(Task statement): Every line below that holds the string "from" must be copied.

(Exercise input):
⟨
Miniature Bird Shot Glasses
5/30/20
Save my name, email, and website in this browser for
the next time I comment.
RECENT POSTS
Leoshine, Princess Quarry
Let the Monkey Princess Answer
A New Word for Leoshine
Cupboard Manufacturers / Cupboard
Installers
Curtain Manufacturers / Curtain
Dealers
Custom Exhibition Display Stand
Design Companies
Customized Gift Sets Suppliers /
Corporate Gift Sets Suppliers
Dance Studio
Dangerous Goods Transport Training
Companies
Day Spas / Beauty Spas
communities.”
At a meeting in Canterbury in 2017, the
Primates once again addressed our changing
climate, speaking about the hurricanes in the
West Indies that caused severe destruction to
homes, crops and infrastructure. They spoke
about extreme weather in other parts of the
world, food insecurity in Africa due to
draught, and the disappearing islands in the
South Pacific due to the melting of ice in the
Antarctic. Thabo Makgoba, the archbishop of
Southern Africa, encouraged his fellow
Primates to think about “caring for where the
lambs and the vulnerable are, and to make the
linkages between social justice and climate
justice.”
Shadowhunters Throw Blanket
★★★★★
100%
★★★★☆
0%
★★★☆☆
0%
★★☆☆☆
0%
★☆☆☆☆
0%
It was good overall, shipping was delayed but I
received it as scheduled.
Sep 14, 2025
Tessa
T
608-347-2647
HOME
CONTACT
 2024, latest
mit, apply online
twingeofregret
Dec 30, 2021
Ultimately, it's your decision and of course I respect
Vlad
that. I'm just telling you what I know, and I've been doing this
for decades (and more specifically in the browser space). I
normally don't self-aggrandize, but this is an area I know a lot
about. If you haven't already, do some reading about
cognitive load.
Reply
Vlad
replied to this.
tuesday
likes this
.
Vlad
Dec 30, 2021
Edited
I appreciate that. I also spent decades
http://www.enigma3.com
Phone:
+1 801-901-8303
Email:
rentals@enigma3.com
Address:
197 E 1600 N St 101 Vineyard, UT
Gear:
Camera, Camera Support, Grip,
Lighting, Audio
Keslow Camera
⟩
⟨
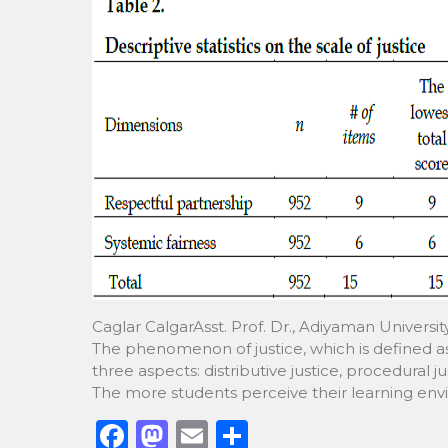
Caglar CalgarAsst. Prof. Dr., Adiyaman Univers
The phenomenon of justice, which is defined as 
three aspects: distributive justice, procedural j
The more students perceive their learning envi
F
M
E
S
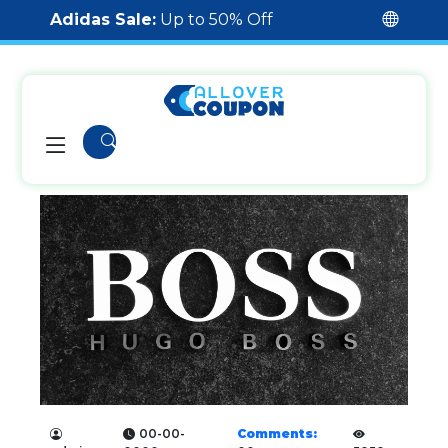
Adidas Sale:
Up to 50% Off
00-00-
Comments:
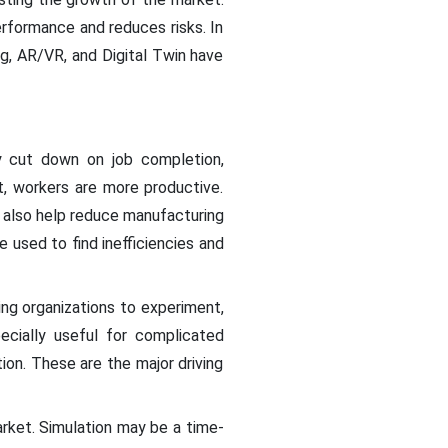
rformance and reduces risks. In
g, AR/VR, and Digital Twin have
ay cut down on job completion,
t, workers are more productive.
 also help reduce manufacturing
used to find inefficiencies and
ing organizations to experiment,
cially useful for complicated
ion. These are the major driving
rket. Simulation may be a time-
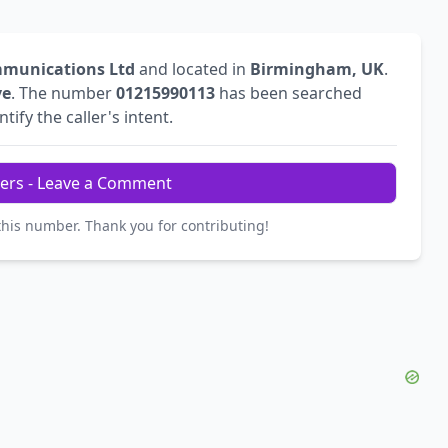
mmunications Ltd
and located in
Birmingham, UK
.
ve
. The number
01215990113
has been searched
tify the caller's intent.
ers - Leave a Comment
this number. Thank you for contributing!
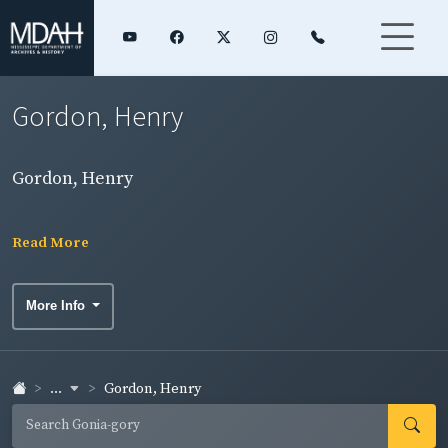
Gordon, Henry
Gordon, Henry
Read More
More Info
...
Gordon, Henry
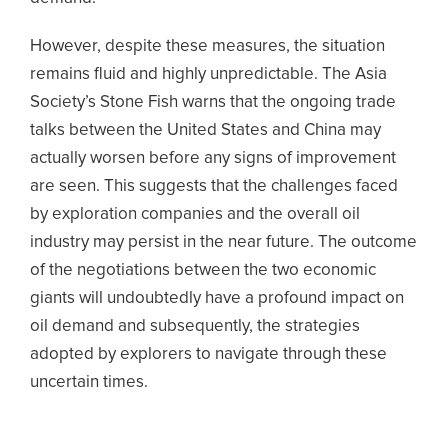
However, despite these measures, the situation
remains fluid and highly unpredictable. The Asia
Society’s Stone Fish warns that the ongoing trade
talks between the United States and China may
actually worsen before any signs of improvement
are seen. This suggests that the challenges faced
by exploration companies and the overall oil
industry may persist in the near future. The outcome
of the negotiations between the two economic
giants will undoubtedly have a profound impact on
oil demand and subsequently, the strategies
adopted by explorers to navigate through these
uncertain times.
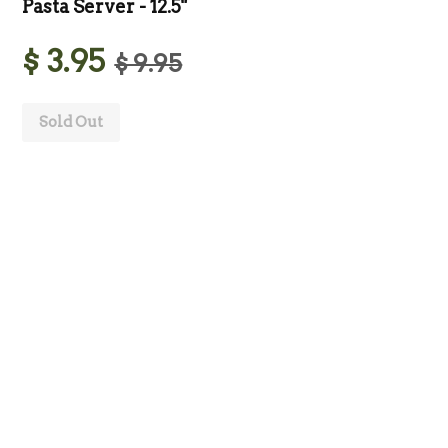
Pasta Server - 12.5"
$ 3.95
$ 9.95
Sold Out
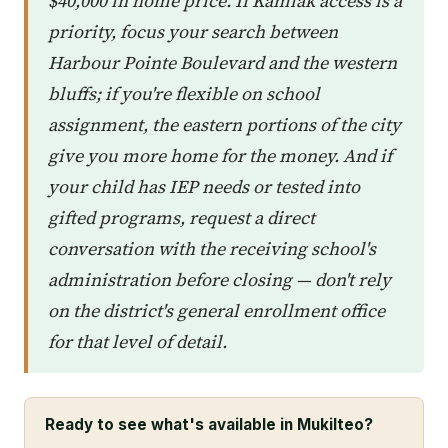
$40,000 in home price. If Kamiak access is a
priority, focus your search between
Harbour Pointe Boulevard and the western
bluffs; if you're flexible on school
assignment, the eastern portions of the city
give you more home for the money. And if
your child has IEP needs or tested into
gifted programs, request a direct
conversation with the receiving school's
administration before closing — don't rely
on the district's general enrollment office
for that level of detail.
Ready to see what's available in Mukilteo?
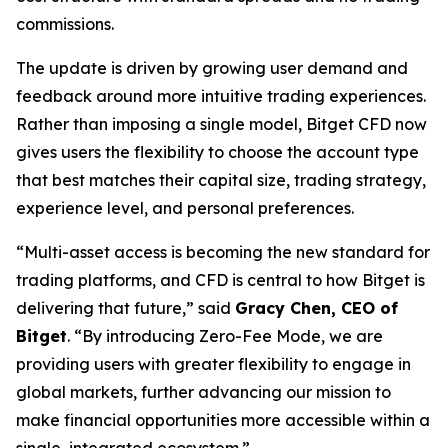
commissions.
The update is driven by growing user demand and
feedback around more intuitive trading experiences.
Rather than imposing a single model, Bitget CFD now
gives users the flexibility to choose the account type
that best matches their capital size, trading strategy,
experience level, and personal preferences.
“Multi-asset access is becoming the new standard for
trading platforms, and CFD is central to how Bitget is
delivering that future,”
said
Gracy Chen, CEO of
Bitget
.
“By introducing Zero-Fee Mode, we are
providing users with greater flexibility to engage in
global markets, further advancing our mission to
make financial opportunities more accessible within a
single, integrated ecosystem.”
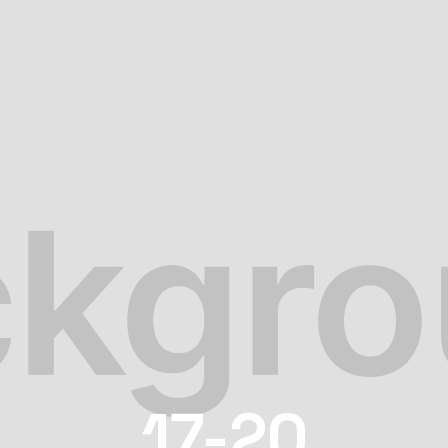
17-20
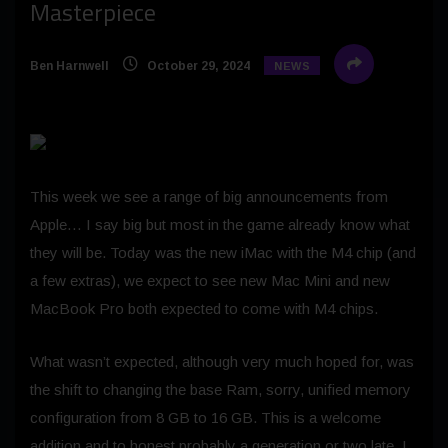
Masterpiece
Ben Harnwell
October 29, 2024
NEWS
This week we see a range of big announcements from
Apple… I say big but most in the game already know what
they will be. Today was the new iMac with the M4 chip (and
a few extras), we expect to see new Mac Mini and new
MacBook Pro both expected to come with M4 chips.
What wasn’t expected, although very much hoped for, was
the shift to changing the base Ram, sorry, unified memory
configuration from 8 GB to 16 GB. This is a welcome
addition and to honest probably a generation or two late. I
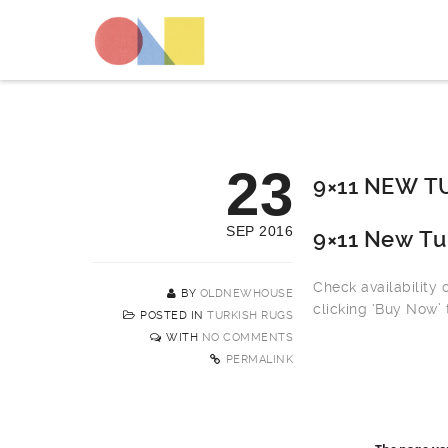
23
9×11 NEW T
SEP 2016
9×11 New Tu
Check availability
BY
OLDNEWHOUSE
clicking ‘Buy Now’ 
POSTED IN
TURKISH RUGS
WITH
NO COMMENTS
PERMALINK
⟩
(Written answer):
This week we see a range of big announcements from
configuration from 8 GB to 16 GB. This is a welcome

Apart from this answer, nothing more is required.